**Your task:** Every line below must be copied as written, except for pictures.

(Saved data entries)
↓

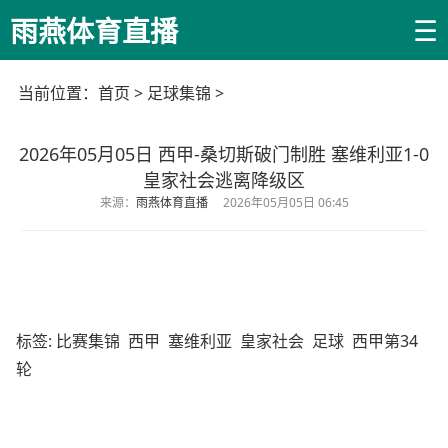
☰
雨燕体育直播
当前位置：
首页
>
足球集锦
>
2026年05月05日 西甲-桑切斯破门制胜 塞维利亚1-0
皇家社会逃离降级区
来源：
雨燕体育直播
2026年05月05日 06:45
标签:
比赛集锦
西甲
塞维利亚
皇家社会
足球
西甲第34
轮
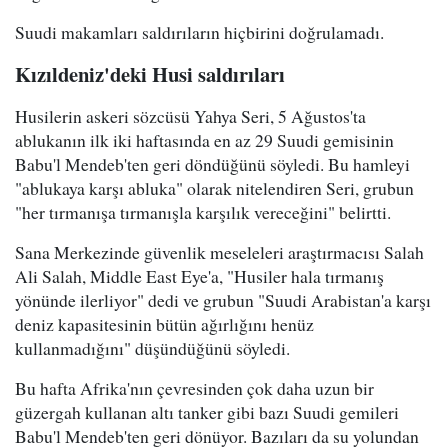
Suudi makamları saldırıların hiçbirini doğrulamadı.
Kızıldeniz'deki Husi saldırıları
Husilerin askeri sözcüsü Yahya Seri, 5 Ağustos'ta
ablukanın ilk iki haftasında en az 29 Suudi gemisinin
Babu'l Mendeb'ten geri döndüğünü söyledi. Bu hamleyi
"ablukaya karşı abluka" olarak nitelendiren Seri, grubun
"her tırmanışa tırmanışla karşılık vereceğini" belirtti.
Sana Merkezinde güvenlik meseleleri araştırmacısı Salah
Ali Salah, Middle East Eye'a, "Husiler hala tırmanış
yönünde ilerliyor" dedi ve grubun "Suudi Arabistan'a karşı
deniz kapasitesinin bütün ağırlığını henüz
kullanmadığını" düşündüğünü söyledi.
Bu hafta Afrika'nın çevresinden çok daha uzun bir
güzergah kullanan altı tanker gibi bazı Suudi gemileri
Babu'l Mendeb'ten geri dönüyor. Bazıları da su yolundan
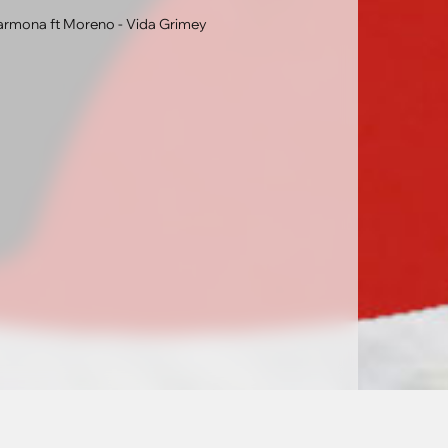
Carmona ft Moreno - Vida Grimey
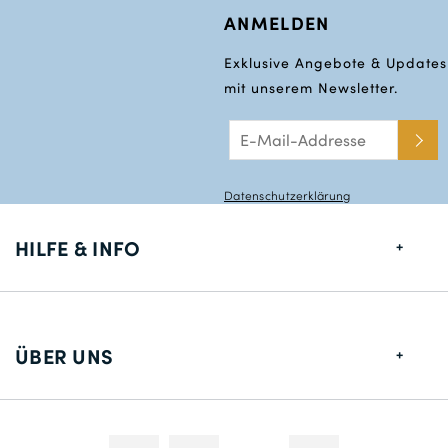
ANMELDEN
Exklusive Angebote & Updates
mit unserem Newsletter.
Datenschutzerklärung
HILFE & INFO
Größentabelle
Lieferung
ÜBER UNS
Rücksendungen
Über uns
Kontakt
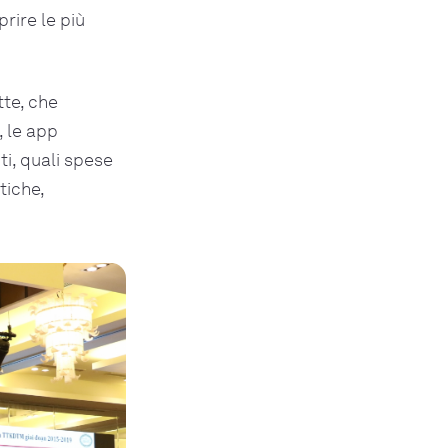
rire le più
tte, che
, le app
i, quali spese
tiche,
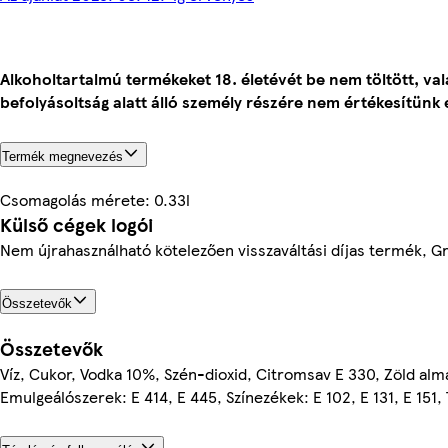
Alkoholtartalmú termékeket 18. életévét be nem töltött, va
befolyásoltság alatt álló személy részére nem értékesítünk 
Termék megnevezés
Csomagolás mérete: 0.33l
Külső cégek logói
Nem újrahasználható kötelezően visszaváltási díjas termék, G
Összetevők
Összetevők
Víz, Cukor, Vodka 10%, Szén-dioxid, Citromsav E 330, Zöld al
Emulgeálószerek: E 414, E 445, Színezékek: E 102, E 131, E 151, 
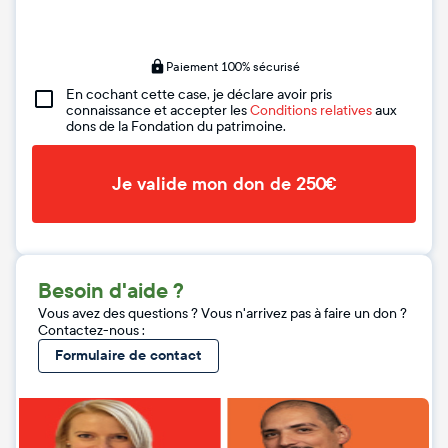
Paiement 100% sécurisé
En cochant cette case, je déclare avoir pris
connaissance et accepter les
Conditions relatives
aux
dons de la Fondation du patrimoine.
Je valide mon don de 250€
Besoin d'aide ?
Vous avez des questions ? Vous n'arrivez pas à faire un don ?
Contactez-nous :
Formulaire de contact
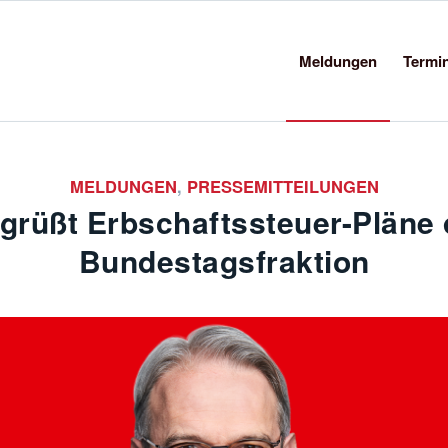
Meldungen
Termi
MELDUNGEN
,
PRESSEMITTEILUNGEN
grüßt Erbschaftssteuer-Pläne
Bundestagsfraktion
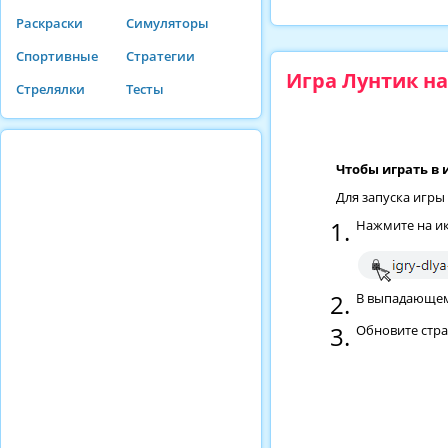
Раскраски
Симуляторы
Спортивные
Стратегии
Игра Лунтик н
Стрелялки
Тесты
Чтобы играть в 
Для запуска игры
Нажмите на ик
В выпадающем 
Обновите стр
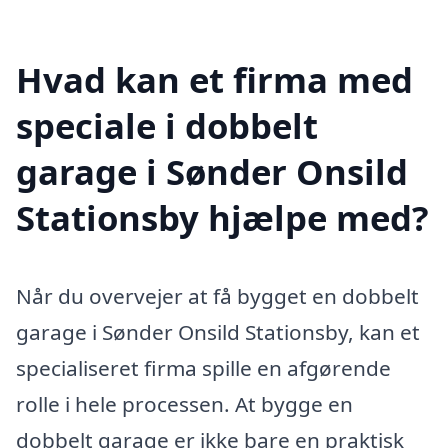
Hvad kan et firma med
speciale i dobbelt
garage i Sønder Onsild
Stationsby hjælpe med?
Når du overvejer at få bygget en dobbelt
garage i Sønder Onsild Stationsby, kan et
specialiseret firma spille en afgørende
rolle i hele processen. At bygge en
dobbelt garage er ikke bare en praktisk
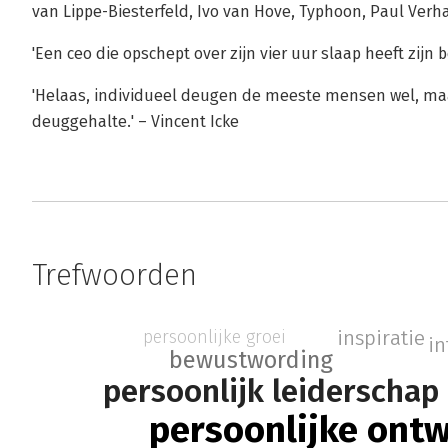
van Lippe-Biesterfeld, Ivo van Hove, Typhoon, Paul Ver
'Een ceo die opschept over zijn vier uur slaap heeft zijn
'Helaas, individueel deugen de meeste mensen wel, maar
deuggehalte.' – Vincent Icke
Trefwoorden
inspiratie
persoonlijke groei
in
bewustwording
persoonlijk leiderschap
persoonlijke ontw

↑

**Response to the exercise:**
☰
雨燕体育直播
当前位置：
首页
>
足球集锦
>
2026年05月05日 西甲-桑切斯破门制胜 塞维利亚1-0
皇家社会逃离降级区
来源：
雨燕体育直播
2026年05月05日 06:45
标签:
比赛集锦
西甲
塞维利亚
皇家社会
足球
西甲第34
轮
Suudi makamları saldırıların hiçbirini doğrulamadı.
Kızıldeniz'deki Husi saldırıları
Husilerin askeri sözcüsü Yahya Seri, 5 Ağustos'ta
ablukanın ilk iki haftasında en az 29 Suudi gemisinin
Babu'l Mendeb'ten geri döndüğünü söyledi. Bu hamleyi
"ablukaya karşı abluka" olarak nitelendiren Seri, grubun
"her tırmanışa tırmanışla karşılık vereceğini" belirtti.
Sana Merkezinde güvenlik meseleleri araştırmacısı Salah
Ali Salah, Middle East Eye'a, "Husiler hala tırmanış
yönünde ilerliyor" dedi ve grubun "Suudi Arabistan'a karşı
deniz kapasitesinin bütün ağırlığını henüz
kullanmadığını" düşündüğünü söyledi.
Bu hafta Afrika'nın çevresinden çok daha uzun bir
güzergah kullanan altı tanker gibi bazı Suudi gemileri
Babu'l Mendeb'ten geri dönüyor. Bazıları da su yolundan
Carmona ft Moreno - Vida Grimey
ANMELDEN
Exklusive Angebote & Updates
mit unserem Newsletter.
Datenschutzerklärung
HILFE & INFO
Größentabelle
Lieferung
ÜBER UNS
Rücksendungen
Über uns
Kontakt
rire le più
tte, che
, le app
i, quali spese
tiche,
Alkoholtartalmú termékeket 18. életévét be nem töltött, va
befolyásoltság alatt álló személy részére nem értékesítünk 
Termék megnevezés
Csomagolás mérete: 0.33l
Külső cégek logói
Nem újrahasználható kötelezően visszaváltási díjas termék, G
Összetevők
Összetevők
Víz, Cukor, Vodka 10%, Szén-dioxid, Citromsav E 330, Zöld al
Emulgeálószerek: E 414, E 445, Színezékek: E 102, E 131, E 151, 
Paiement 100% sécurisé
En cochant cette case, je déclare avoir pris
connaissance et accepter les
Conditions relatives
aux
dons de la Fondation du patrimoine.
Je valide mon don de 250€
Besoin d'aide ?
Vous avez des questions ? Vous n'arrivez pas à faire un don ?
Contactez-nous :
Formulaire de contact
Meldungen
Termi
MELDUNGEN
,
PRESSEMITTEILUNGEN
grüßt Erbschaftssteuer-Pläne
Bundestagsfraktion
Раскраски
Симуляторы
Спортивные
Стратегии
Игра Лунтик н
Стрелялки
Тесты
Чтобы играть в 
Для запуска игры
Нажмите на ик
В выпадающем 
Обновите стр
Hvad kan et firma med
speciale i dobbelt
garage i Sønder Onsild
Stationsby hjælpe med?
Når du overvejer at få bygget en dobbelt
garage i Sønder Onsild Stationsby, kan et
specialiseret firma spille en afgørende
rolle i hele processen. At bygge en
dobbelt garage er ikke bare en praktisk
van Lippe-Biesterfeld, Ivo van Hove, Typhoon, Paul Ver
'Een ceo die opschept over zijn vier uur slaap heeft zijn
'Helaas, individueel deugen de meeste mensen wel, maar
deuggehalte.' – Vincent Icke
Trefwoorden
inspiratie
persoonlijke groei
in
bewustwording
persoonlijk leiderschap
persoonlijke ontw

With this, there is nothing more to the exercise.